[TASK MATERIAL Boundary: Start]

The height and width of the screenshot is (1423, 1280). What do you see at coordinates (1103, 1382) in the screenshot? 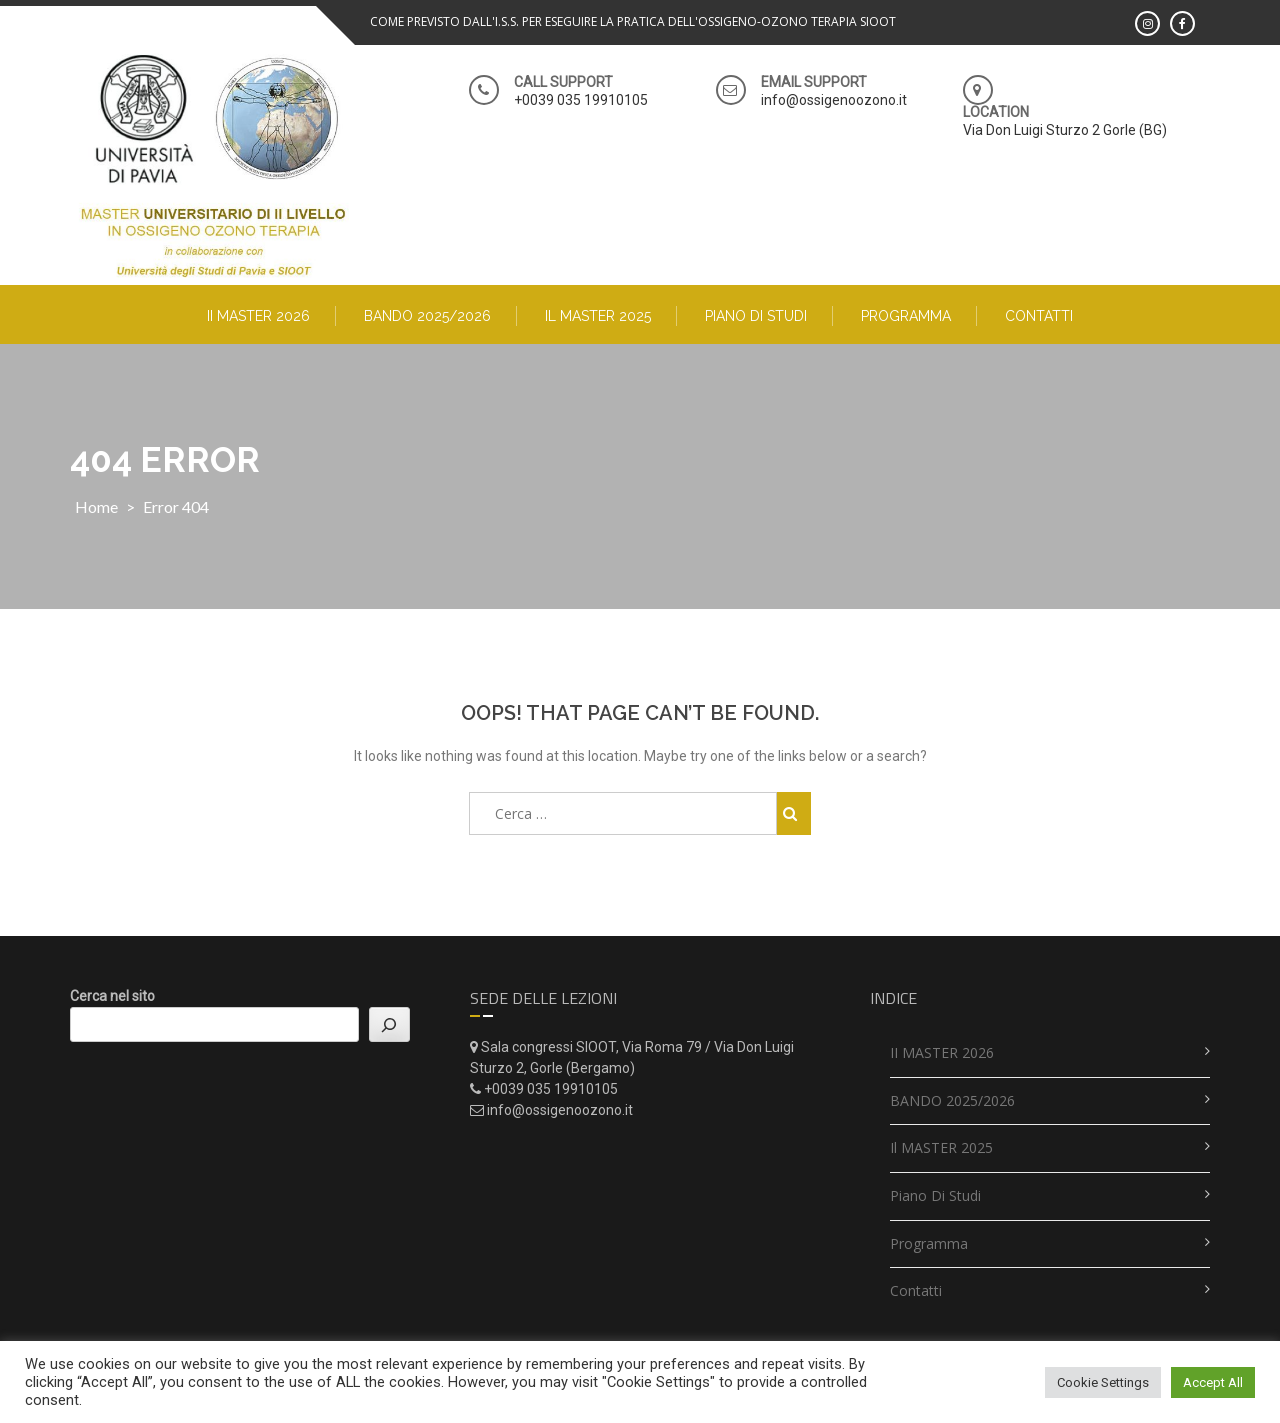
I see `Cookie Settings [button]` at bounding box center [1103, 1382].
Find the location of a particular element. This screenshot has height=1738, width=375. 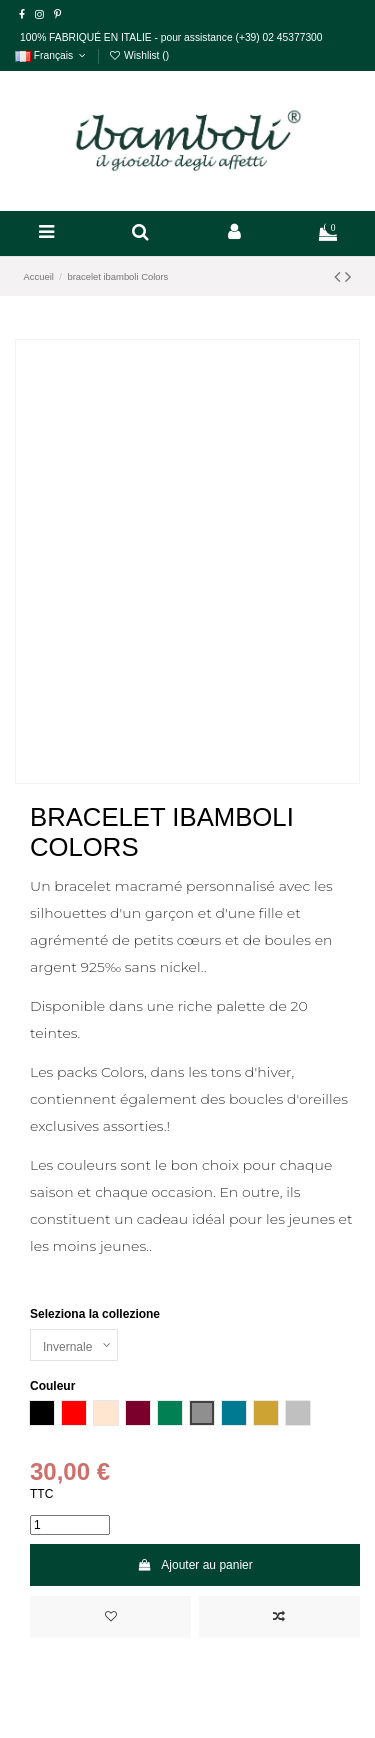

[Seleziona la collezione] is located at coordinates (74, 1345).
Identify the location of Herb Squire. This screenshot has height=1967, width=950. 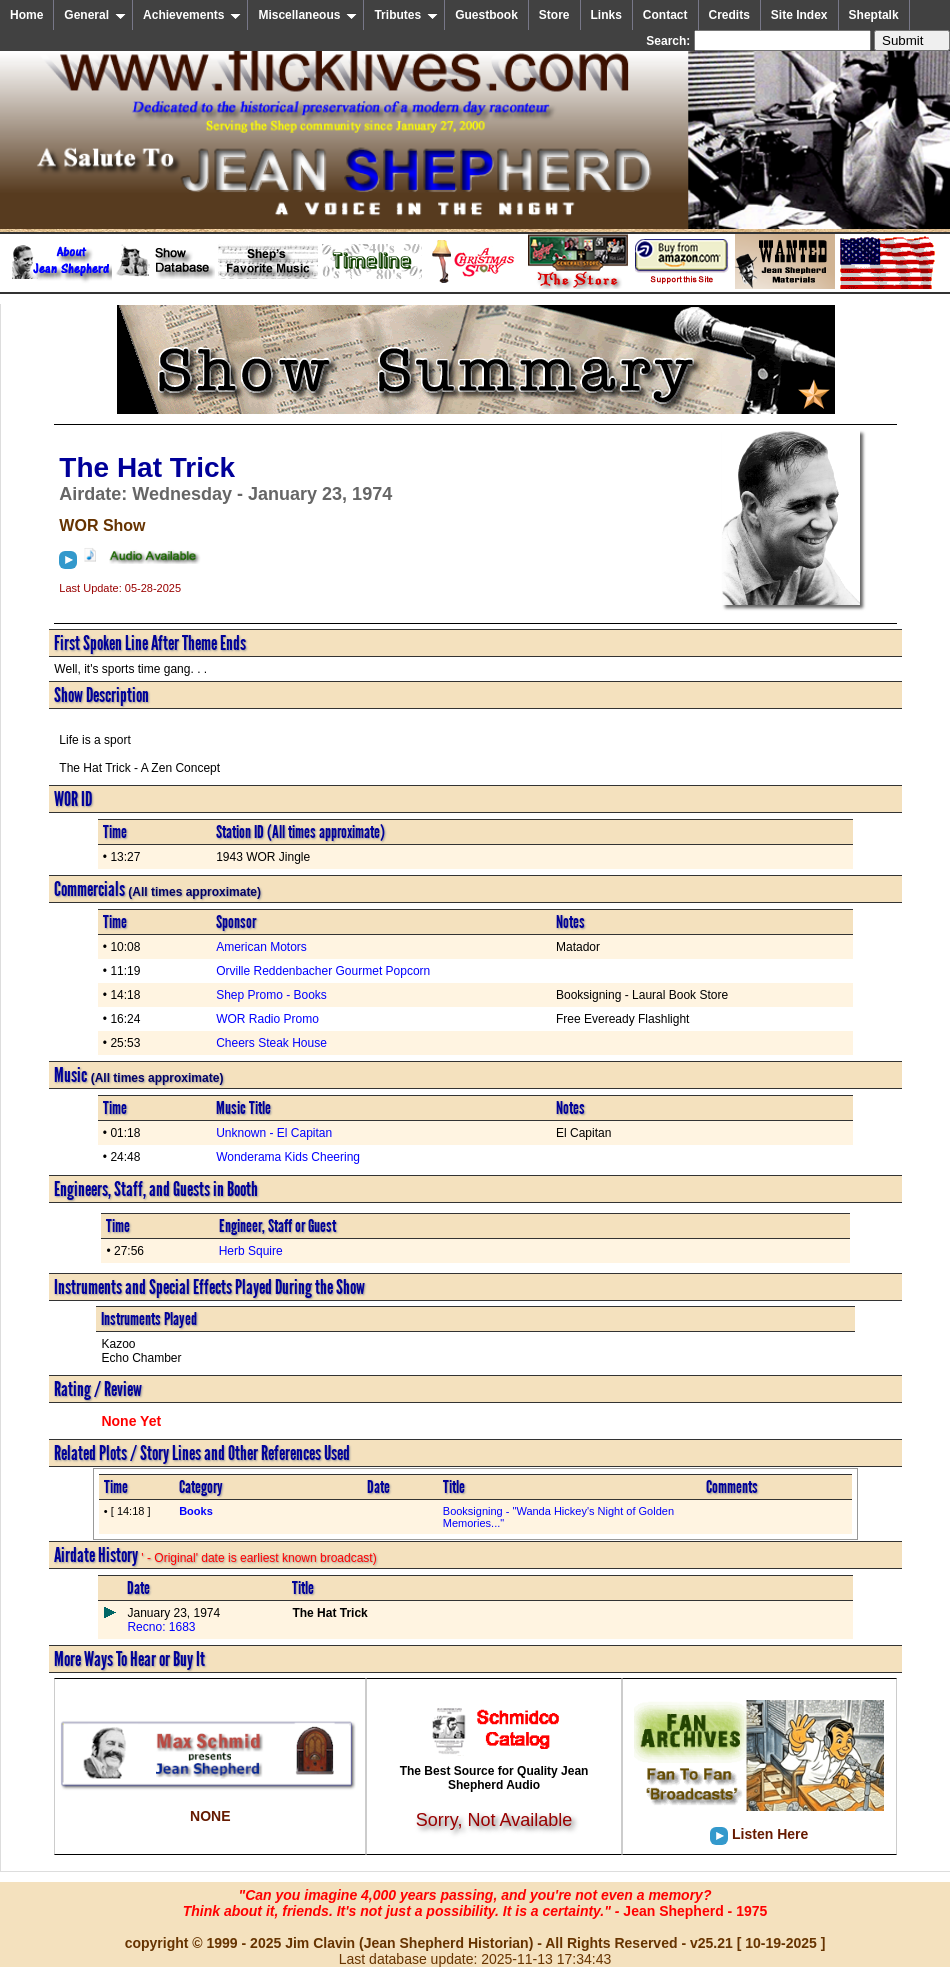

[TASK MATERIAL Boundary: End]

▶ [TASK STATEMENT]: Keep the pictures out and transcribe the entries exactly.

▶ [REPLY TO THE EXERCISE]:
The height and width of the screenshot is (1423, 1280). What do you see at coordinates (1103, 1382) in the screenshot? 
I see `Cookie Settings [button]` at bounding box center [1103, 1382].
Find the location of a particular element. This screenshot has height=1738, width=375. 

[Seleziona la collezione] is located at coordinates (74, 1345).
Identify the location of Herb Squire. This screenshot has height=1967, width=950. 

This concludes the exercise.